Part High Fidelity, part Earth Girls Are Easy, the intergalactic punk rock rom-com How to Talk to Girls at Parties springs forth from the fertile mind of author Neil Gaiman (full disclosure: my favorite writer), whose bizarro world sensibilities find a kindred spirit in Hedwig and the Angry Inch director John Cameron Mitchell. Together they've created the most daft teen romance to ever take place during an alien invasion, or the most offbeat alien invasion to ever have a teen romance? There's no simple way to categorize this maniacal misfit love story, which, like the counter-culture icons it champions, is exactly what makes it so endearing. Who wants another bland, "normal" romance movie, anyway?
It's 1977 in the hard-scrabble London suburbs of Croydon where three rowdy punk-obsessed friends spend their time and limited resources looking for trouble, girls, and their latest punk rock fix. Enn (Alex Sharp, too old at 29 years of age) is the group's straight-arrow, although he's something of a square and at first he seems like the kind of guy Matthew Lillard would have ripped in SLC Punk!. His buddies are bad boy Vic (AJ Lewis) and amiable sidekick John (Ethan Lawrence), who join him at an underground club run by punk mistress Boadicea (Nicole Kidman), her resembling the lovechild of Andy Warhol and David Bowie.
After rocking out they are drawn by exotic sounds to a mysterious after party that resembles, all at once, a Coneheads skit, a Russ Meyer retrospective, and a human zoo of spandexed oddities. Into this spaced-out den of weirdos Enn connects with Zan (a luminous Elle Fanning), who turns out to be a member of an extraterrestrial clan/cult sent to Earth to consume as much of its culture as possible.

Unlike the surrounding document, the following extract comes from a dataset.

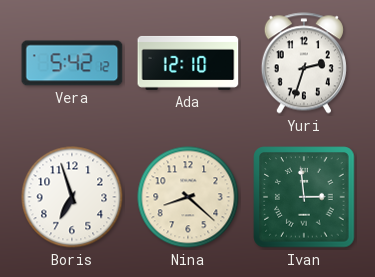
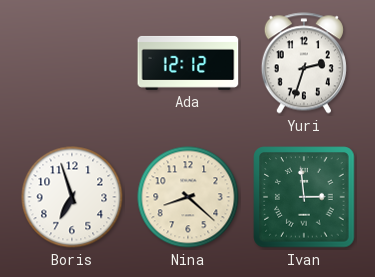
Vera: 5:42 -> none
Ada: 12:10 -> 12:12
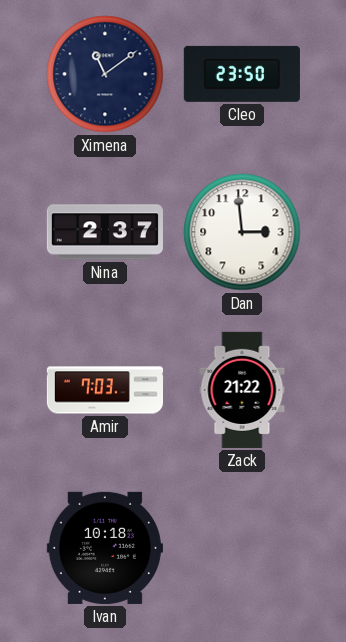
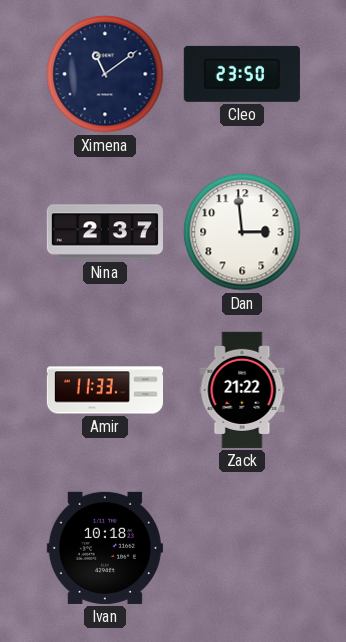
Amir: 7:03 -> 11:33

But they have very strict rules on...well, everything (you should see their "mating" ritual. Hint: it involves anal probing and cell division), and Zan is only allowed 48 hours to run off with Enn so he can show her "the punk."
As someone who wouldn't know the Sex Pistols from the Ramones if quizzed on it, I've still always loved the rebellious attitude of punk rock at peak popularity. While the film only scratches the surface of the music scene, which may be disappointing to those seeking more, the constantly roaring soundtrack and anarchist spirit hit like a bass boom to the chest. Gaiman's gift for creative detail mixes with Mitchell's glam rock sensibilities like a Molotov cocktail, exploding in an array of wild colors, costumes, dance numbers, and the occasional psychedelic mind trip. It can be tiring to keep up with so many off the wall antics but Enn and Zan's romance, which blooms out of his innocence and her extreme curiosity about the world ("Show me the punk!"), is so charming that you just sit back and go with it. Their unusual, interspecies bond solidifies in an adrenaline-fueled display of impromptu harmonizing that's like Once if everyone was tripping on acid. Not only is it the film's most intensely satisfying moment but it serves to pump up what had been a sagging narrative. For all of the film's many bursts of energy it occasionally gets bogged down in its own weirdness. In expanding on Gaiman's short story, Mitchell and co-writer Philippa Gosett sometimes struggle to make this more than just one great idea. That said, it's tough to deny watching Zan discover the wonders of jam or make socially awkward sexual references.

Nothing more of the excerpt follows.